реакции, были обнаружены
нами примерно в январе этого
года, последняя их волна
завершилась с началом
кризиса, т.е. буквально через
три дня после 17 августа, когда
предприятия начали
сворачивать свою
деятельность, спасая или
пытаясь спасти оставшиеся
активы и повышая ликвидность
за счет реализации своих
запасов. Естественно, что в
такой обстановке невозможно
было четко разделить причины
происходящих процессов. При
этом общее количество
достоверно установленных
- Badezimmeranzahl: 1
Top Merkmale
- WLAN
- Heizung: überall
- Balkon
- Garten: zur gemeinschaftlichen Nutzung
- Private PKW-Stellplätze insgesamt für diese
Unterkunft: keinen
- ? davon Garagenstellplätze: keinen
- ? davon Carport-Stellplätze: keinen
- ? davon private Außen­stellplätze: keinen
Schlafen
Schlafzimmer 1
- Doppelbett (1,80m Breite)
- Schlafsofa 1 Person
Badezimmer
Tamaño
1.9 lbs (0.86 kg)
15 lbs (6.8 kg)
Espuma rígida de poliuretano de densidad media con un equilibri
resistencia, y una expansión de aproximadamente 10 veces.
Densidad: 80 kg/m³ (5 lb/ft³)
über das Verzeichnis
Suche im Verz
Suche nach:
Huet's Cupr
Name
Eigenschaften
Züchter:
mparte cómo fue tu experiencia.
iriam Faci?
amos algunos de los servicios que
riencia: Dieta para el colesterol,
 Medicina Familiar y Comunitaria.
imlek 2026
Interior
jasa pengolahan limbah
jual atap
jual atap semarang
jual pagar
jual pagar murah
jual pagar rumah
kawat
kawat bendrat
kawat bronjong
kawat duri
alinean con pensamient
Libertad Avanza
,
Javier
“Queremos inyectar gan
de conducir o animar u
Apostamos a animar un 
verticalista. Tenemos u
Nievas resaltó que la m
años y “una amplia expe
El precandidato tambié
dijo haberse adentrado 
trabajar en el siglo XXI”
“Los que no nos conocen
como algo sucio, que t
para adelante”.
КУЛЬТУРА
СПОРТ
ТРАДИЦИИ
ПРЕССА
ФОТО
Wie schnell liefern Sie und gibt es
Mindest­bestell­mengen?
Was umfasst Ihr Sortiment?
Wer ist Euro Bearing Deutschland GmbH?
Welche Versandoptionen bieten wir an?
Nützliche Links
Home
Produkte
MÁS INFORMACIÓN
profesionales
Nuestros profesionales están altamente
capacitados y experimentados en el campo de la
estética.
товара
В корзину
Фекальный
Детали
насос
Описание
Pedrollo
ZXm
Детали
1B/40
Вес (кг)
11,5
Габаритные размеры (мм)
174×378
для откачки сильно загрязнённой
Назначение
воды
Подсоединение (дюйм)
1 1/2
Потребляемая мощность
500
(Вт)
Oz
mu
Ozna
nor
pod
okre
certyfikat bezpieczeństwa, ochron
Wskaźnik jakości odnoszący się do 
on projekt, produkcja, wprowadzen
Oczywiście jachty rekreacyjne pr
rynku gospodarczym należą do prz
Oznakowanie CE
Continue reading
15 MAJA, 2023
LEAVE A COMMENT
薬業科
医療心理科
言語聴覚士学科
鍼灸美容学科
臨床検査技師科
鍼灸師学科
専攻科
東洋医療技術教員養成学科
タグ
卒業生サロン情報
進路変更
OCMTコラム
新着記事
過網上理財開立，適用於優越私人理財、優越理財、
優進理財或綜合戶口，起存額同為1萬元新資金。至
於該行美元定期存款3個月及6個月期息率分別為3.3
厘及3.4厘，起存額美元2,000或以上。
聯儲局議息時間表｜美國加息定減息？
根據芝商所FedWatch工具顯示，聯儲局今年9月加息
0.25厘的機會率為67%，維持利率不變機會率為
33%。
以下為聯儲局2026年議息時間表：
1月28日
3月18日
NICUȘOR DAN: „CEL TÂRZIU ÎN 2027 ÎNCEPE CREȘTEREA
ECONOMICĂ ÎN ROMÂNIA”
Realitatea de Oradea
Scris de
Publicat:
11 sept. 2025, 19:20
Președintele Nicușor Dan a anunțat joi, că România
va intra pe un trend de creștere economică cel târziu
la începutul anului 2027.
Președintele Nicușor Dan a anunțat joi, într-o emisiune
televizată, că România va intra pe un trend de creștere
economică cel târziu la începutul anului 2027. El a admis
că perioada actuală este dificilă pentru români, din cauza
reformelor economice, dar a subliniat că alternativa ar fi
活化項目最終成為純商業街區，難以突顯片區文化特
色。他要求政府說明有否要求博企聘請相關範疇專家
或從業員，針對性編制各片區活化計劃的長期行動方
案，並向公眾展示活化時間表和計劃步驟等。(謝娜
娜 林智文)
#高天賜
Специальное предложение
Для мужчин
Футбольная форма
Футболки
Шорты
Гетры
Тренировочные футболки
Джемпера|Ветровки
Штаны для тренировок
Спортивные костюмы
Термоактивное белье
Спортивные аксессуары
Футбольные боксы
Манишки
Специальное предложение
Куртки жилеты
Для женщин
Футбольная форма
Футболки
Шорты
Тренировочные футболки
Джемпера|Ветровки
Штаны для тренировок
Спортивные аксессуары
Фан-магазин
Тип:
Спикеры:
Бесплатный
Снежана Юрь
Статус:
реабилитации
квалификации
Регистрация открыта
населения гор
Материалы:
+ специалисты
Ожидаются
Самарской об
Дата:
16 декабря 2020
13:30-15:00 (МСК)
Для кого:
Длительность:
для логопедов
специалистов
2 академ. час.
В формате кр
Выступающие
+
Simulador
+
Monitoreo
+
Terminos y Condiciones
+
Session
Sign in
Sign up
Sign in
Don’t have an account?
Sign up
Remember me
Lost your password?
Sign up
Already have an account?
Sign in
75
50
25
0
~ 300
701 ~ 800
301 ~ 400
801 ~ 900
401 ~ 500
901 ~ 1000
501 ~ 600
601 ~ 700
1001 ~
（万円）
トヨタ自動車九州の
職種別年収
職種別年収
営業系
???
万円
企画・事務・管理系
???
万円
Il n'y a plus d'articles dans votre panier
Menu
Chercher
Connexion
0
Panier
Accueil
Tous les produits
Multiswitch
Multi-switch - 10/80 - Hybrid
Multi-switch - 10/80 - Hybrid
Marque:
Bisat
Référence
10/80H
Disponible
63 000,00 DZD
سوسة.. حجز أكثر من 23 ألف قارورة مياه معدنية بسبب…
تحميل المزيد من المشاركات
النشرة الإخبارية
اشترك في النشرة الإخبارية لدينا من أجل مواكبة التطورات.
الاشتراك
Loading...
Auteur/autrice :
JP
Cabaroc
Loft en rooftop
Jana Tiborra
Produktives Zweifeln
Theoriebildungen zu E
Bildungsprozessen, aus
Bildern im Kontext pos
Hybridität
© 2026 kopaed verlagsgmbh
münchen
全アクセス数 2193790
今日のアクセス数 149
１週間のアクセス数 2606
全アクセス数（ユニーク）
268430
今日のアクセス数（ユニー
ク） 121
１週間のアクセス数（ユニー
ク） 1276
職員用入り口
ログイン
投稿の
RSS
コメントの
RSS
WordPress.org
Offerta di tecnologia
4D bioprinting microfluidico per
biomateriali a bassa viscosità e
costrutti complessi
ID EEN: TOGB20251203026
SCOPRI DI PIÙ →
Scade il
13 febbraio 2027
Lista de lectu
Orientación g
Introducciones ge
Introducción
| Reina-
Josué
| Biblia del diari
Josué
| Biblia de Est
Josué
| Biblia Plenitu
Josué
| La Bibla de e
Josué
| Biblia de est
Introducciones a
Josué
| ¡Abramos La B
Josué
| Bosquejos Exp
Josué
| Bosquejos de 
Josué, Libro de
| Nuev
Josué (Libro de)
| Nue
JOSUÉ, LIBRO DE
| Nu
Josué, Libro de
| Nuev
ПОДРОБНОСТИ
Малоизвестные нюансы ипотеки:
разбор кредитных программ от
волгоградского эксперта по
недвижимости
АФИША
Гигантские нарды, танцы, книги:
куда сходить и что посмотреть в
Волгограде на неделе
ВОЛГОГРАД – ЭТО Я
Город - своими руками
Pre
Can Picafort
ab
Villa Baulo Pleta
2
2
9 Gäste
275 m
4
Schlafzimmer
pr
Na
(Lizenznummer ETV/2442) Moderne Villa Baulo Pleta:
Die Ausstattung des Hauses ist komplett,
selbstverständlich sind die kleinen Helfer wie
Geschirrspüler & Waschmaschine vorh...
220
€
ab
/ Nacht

####################

ASSIGNMENT >> Take the listing from its first line to the line containing "El precandidato tambié". Reproduce those lines exactly and nothing else.

EXERCISE OUTPUT >>
реакции, были обнаружены
нами примерно в январе этого
года, последняя их волна
завершилась с началом
кризиса, т.е. буквально через
три дня после 17 августа, когда
предприятия начали
сворачивать свою
деятельность, спасая или
пытаясь спасти оставшиеся
активы и повышая ликвидность
за счет реализации своих
запасов. Естественно, что в
такой обстановке невозможно
было четко разделить причины
происходящих процессов. При
этом общее количество
достоверно установленных
- Badezimmeranzahl: 1
Top Merkmale
- WLAN
- Heizung: überall
- Balkon
- Garten: zur gemeinschaftlichen Nutzung
- Private PKW-Stellplätze insgesamt für diese
Unterkunft: keinen
- ? davon Garagenstellplätze: keinen
- ? davon Carport-Stellplätze: keinen
- ? davon private Außen­stellplätze: keinen
Schlafen
Schlafzimmer 1
- Doppelbett (1,80m Breite)
- Schlafsofa 1 Person
Badezimmer
Tamaño
1.9 lbs (0.86 kg)
15 lbs (6.8 kg)
Espuma rígida de poliuretano de densidad media con un equilibri
resistencia, y una expansión de aproximadamente 10 veces.
Densidad: 80 kg/m³ (5 lb/ft³)
über das Verzeichnis
Suche im Verz
Suche nach:
Huet's Cupr
Name
Eigenschaften
Züchter:
mparte cómo fue tu experiencia.
iriam Faci?
amos algunos de los servicios que
riencia: Dieta para el colesterol,
 Medicina Familiar y Comunitaria.
imlek 2026
Interior
jasa pengolahan limbah
jual atap
jual atap semarang
jual pagar
jual pagar murah
jual pagar rumah
kawat
kawat bendrat
kawat bronjong
kawat duri
alinean con pensamient
Libertad Avanza
,
Javier
“Queremos inyectar gan
de conducir o animar u
Apostamos a animar un 
verticalista. Tenemos u
Nievas resaltó que la m
años y “una amplia expe
El precandidato tambié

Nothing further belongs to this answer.